Output only the lines below from the one containing "Te-ai abonat cu succes la acest produs." to the one containing "Neclasificate", exactly as written, both ends kept.

Records excerpted from a collection
● ● ● ●
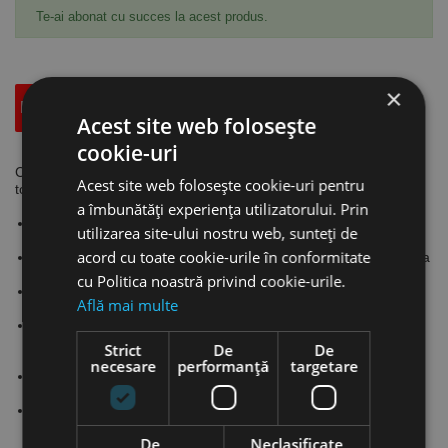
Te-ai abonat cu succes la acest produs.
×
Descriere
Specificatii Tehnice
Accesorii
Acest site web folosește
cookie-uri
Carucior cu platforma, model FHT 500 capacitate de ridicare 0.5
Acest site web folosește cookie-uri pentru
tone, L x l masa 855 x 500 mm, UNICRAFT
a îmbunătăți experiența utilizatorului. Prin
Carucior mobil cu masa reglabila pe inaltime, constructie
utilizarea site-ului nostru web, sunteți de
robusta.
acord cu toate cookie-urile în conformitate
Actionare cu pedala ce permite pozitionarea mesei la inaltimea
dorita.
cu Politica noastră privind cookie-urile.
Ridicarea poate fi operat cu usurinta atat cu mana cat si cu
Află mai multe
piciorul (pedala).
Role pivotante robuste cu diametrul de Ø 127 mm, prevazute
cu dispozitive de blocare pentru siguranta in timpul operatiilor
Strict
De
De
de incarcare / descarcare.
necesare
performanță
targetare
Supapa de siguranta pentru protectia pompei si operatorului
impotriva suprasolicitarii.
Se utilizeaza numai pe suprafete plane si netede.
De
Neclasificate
● ● ● ●
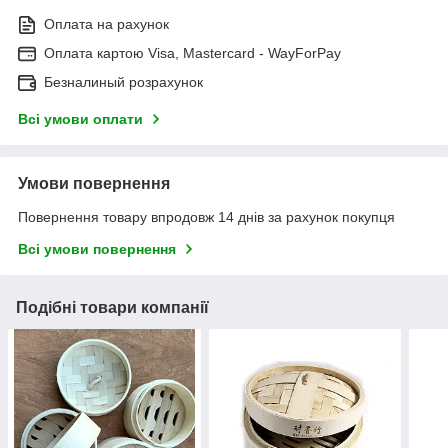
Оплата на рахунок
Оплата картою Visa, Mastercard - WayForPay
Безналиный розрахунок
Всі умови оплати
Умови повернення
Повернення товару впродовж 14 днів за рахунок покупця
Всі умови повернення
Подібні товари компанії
● ● ● ●
=== Response ===
Te-ai abonat cu succes la acest produs.
×
Descriere
Specificatii Tehnice
Accesorii
Acest site web folosește
cookie-uri
Carucior cu platforma, model FHT 500 capacitate de ridicare 0.5
Acest site web folosește cookie-uri pentru
tone, L x l masa 855 x 500 mm, UNICRAFT
a îmbunătăți experiența utilizatorului. Prin
Carucior mobil cu masa reglabila pe inaltime, constructie
utilizarea site-ului nostru web, sunteți de
robusta.
acord cu toate cookie-urile în conformitate
Actionare cu pedala ce permite pozitionarea mesei la inaltimea
dorita.
cu Politica noastră privind cookie-urile.
Ridicarea poate fi operat cu usurinta atat cu mana cat si cu
Află mai multe
piciorul (pedala).
Role pivotante robuste cu diametrul de Ø 127 mm, prevazute
cu dispozitive de blocare pentru siguranta in timpul operatiilor
Strict
De
De
de incarcare / descarcare.
necesare
performanță
targetare
Supapa de siguranta pentru protectia pompei si operatorului
impotriva suprasolicitarii.
Se utilizeaza numai pe suprafete plane si netede.
De
Neclasificate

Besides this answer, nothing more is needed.